§ Excerpted records:
++++++++
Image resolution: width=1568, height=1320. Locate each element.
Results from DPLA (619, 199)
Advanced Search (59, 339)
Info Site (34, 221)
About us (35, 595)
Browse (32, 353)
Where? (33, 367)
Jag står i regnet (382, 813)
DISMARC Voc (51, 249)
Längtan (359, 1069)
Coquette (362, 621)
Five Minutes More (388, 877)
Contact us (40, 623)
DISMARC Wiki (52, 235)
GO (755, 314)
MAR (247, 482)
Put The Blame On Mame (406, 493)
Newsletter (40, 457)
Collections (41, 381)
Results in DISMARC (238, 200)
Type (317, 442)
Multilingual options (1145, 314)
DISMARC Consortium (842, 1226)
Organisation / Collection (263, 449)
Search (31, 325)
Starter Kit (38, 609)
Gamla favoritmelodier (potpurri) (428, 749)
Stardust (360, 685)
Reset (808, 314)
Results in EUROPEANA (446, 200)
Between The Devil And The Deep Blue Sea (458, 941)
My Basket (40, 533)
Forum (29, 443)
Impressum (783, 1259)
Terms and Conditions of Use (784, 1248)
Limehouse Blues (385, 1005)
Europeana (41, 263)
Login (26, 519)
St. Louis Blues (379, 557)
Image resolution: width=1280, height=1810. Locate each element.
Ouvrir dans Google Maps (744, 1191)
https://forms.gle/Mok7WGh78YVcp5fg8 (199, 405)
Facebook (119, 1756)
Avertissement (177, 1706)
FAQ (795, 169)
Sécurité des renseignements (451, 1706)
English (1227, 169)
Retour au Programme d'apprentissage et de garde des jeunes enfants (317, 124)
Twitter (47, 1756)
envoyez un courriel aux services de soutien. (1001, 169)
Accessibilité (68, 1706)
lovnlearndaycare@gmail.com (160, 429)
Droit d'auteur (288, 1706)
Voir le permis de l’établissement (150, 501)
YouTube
++++++++
§ What the task asks: Take the line that holds "Multilingual options (1145, 314)" as the first and the last line of the material as the final one. Print that span exactly, both ends included.

§ Reply:
Multilingual options (1145, 314)
DISMARC Consortium (842, 1226)
Organisation / Collection (263, 449)
Search (31, 325)
Starter Kit (38, 609)
Gamla favoritmelodier (potpurri) (428, 749)
Stardust (360, 685)
Reset (808, 314)
Results in EUROPEANA (446, 200)
Between The Devil And The Deep Blue Sea (458, 941)
My Basket (40, 533)
Forum (29, 443)
Impressum (783, 1259)
Terms and Conditions of Use (784, 1248)
Limehouse Blues (385, 1005)
Europeana (41, 263)
Login (26, 519)
St. Louis Blues (379, 557)
Image resolution: width=1280, height=1810. Locate each element.
Ouvrir dans Google Maps (744, 1191)
https://forms.gle/Mok7WGh78YVcp5fg8 (199, 405)
Facebook (119, 1756)
Avertissement (177, 1706)
FAQ (795, 169)
Sécurité des renseignements (451, 1706)
English (1227, 169)
Retour au Programme d'apprentissage et de garde des jeunes enfants (317, 124)
Twitter (47, 1756)
envoyez un courriel aux services de soutien. (1001, 169)
Accessibilité (68, 1706)
lovnlearndaycare@gmail.com (160, 429)
Droit d'auteur (288, 1706)
Voir le permis de l’établissement (150, 501)
YouTube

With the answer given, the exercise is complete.